La cachaça : l’eau-de-vie du pays
São Paulo Accueil vous propose une série d’articles sur la thématique « une brève histoire des boissons au Brésil ». Cette série passe en revue la bibliographie historique sur les boissons fermentées traditionnelles, qui tenaient une place considérable dans la plupart des cultures amérindiennes, mais qui ne sont plus consommées aujourd’hui au Brésil, à la différence des autres pays d’Amérique latine. Cependant, d’autres boissons autochtones, comme le mate et le guaraná, ont subsisté et se sont adaptées. Le café et la cachaça sont devenus les boissons les plus emblématiques de la culture brésilienne, bien que leurs usages respectifs remplissent des fonctions opposées.
La cachaça : l’eau-de-vie du pays
L’eau de vie s’oppose radicalement au café et au thé aussi bien sur le plan pharmacologique que symbolique. Les diverses eaux-de-vie à base de canne à sucre avaient d’abord été réservées aux pharmaciens qui en faisaient un usage strictement médical.
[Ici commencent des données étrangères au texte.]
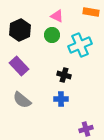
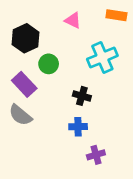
green circle: (52, 35) -> (49, 64), moved
gray semicircle: (22, 100) -> (20, 115), moved
purple cross: (86, 129) -> (96, 155), moved

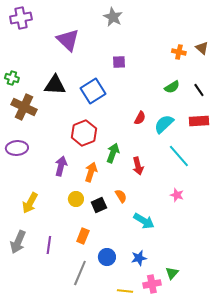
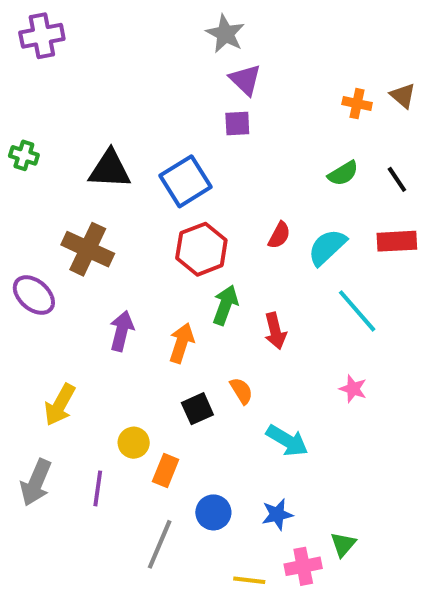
purple triangle: (68, 40) -> (245, 80), moved, size x0.7
brown cross: (24, 107) -> (88, 249), moved
red hexagon: (84, 133) -> (201, 249), moved
purple ellipse: (17, 148) -> (34, 295), turned 45
yellow circle: (76, 199) -> (134, 443), moved

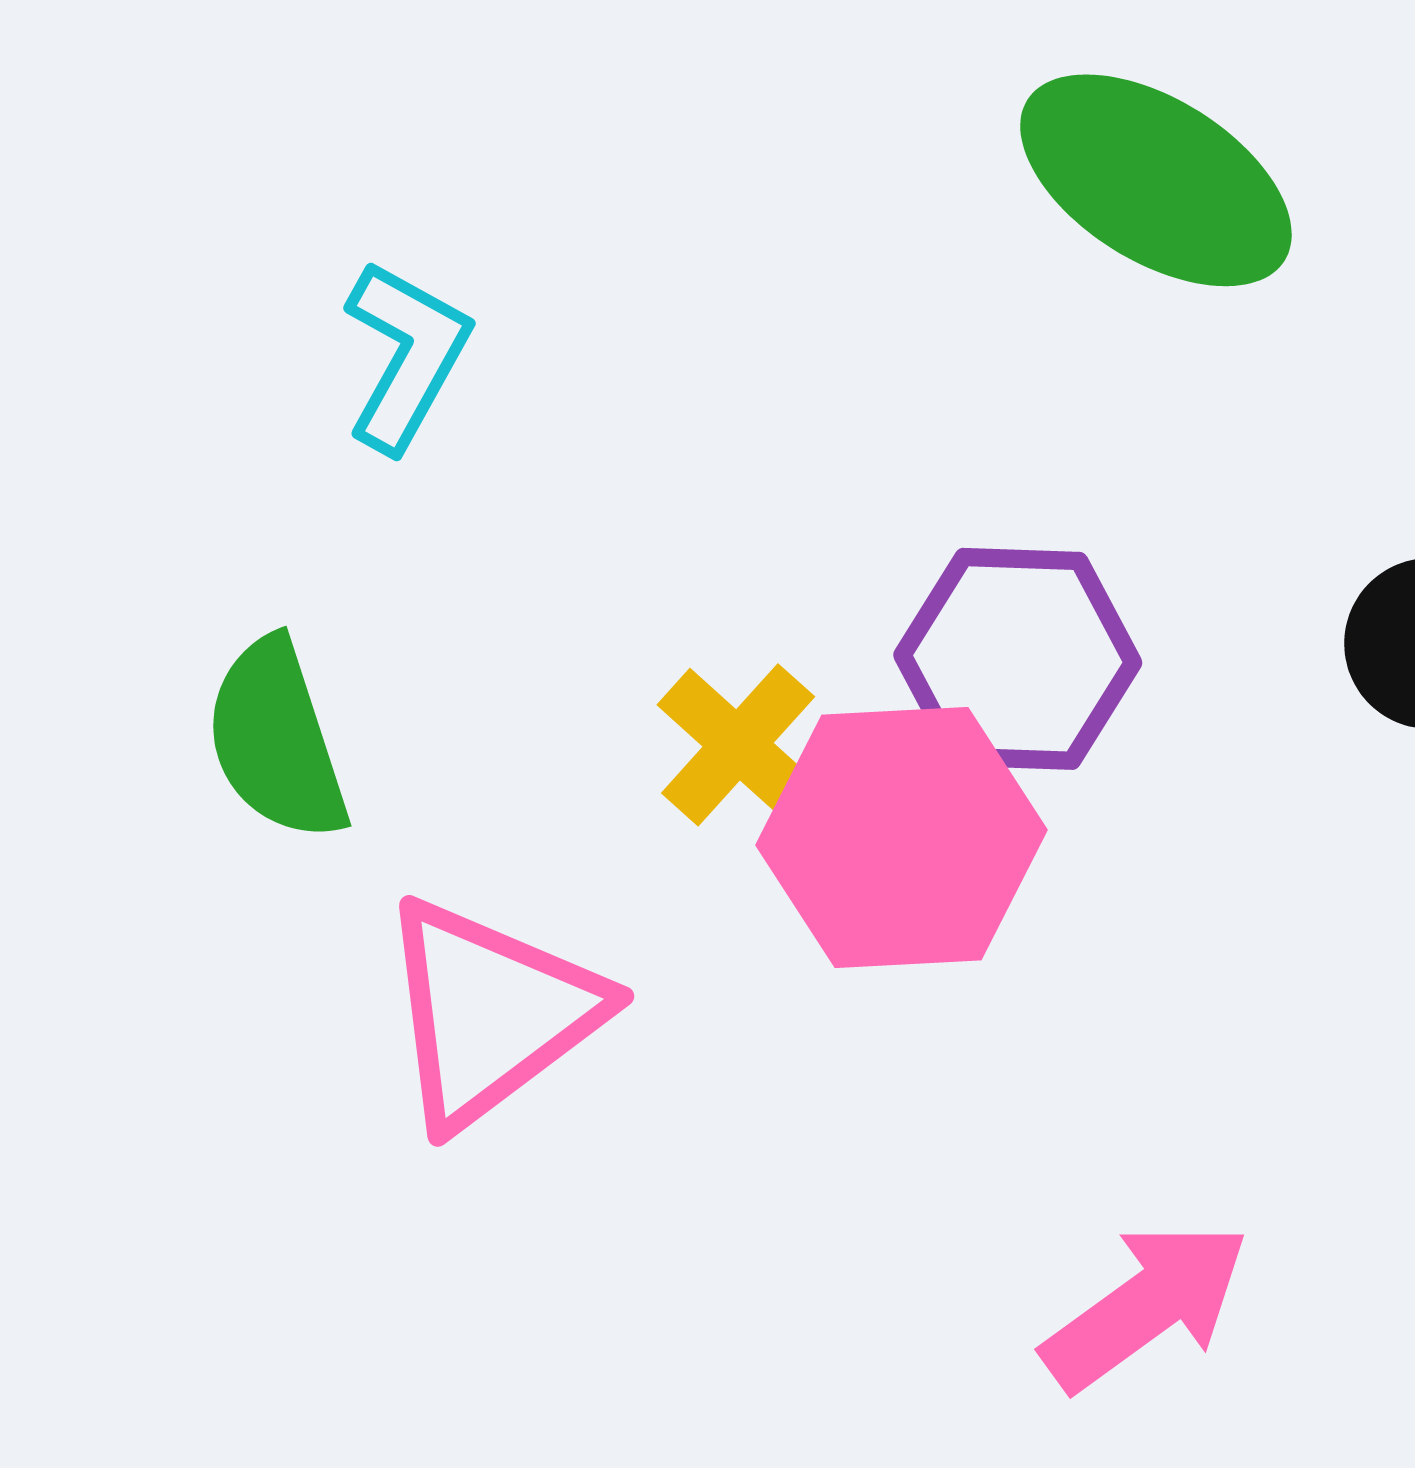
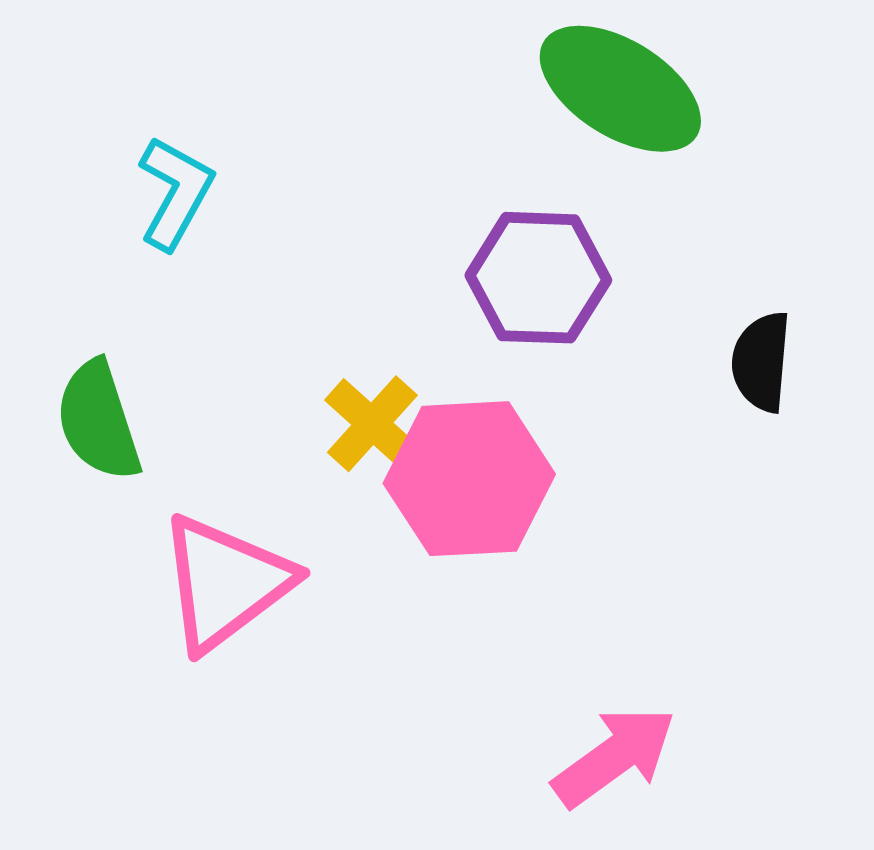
purple hexagon: (1018, 659) -> (538, 278), moved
Puis elles ont été consommées dans tout le pays et elles ont également été utilisées comme monnaie d’échange dans le commerce des esclaves avec l’Afrique. Produite à partir de la distillation du jus de canne à sucre fermenté, la garapa est devenue l’eau-de-vie la plus commune au Brésil. À la différence du rhum des Caraïbes, elle n’est pas faite à partir de la mélasse (produit restant liquide lors de la cristallisation) mais du jus que l’on porte à ébullition et dont on écume les scories. Ainsi, le terme de cachaça désigne-t-il la mousse que l’on enlevait du chaudron et que l’on donnait en général aux animaux. Par la suite, ce nom a été donné à l’eau-de-vie elle-même, dont le titre d’alcool se situe entre 38 et 48 degrés.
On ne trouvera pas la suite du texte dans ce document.